La discussion parlementaire à venir sur une évolution de la loi sur la fin de vie, possiblement orientée vers le suicide assisté ou vers l’euthanasie, nous trouble. Bien sûr, il ne peut y avoir de contradiction entre théologie et politique, car le croyant – qui a choisi de se conformer à la loi divine – doit respecter la règle républicaine. Notre devoir de citoyens nous impose néanmoins d’exprimer le péril que ferait courir à la cohésion nationale une telle évolution.
D’après les sondages d’opinion, une majorité des Français préférerait être euthanasiée plutôt que de souffrir de douleurs intolérables. Voilà une réponse à une question mal posée car, avec les dispositions législatives actuelles et les derniers progrès médicaux, une telle alternative ne se pose pas. Toujours d’après les sondages, une majorité de Français ignore que des directives anticipées peuvent dicter leurs décisions médicales, et qu’elles peuvent inclure le droit pour chacun à demander une sédation profonde et continue jusqu’à son décès, même à domicile.

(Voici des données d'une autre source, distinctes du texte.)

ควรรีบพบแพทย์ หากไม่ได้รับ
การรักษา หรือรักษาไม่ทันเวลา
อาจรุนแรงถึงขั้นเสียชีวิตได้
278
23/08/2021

De quoi s’agit-il au fond ? L’euthanasie consiste en l’administration par un médecin de substances destinées à mettre fin à la vie d’une personne. Légale en Belgique, après demande explicite du patient, elle a vu dans ce pays ses indications élargies, même si le nombre de cas reste stable. Avec le suicide assisté (possible en Suisse, alors que l’euthanasie y est interdite), la substance létale est mise à disposition de la personne qui décide elle-même de l’ingérer ou de mettre en route le dispositif de perfusion du produit.

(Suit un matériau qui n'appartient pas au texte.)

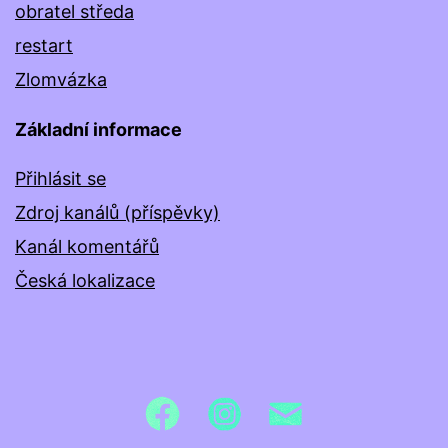
obratel středa
restart
Zlomvázka
Základní informace
Přihlásit se
Zdroj kanálů (příspěvky)
Kanál komentářů
Česká lokalizace
Facebook
Twitter
E-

Quels enseignements tirer de ces différentes éventualités ? Euthanasie et suicide assisté se rejoignent cependant sur le plan moral dans la décision de « faire mourir » la personne. Même si celle-ci le demande, il s’agit d’une rupture catégorique de la relation médicale. La relation soigné-soignant est par essence asymétrique, d’autant plus que l’approche de la fin de la vie accroît la vulnérabilité. C’est la sollicitude du soignant qui rétablit l’équilibre de cette relation fragile. Décider de « faire mourir » une personne, même exceptionnellement pour quelques-uns, représenterait un risque de réelle profanation de l’acte de soin au sein de la société. Il ne s’agit pas d’un acte médical ; les médecins ne peuvent y participer.
Une voie originale
Les patients sont-ils pour autant abandonnés, risquant d’être soumis à des souffrances intolérables ? Avec la loi Leonetti de 2005 « relative aux droits des malades et à la fin de vie », notre pays a su trouver une voie originale qui respecte les droits de la personne en fin de vie et lui permet de s’opposer à des traitements dont elle ne voudrait pas. Le médecin doit alors se conformer aux souhaits du patient, même s’ils ont pour conséquence d’abréger sa vie. Chez un patient dans l’incapacité d’exprimer sa volonté, la recherche de directives anticipées, le recueil de la parole de la personne de confiance antérieurement désignée par le patient ou une procédure d’instruction collégiale de ses dernières volontés constituent une avancée essentielle contre l’acharnement thérapeutique, tout en soulageant les souffrances. Nul ne trouverait à y redire.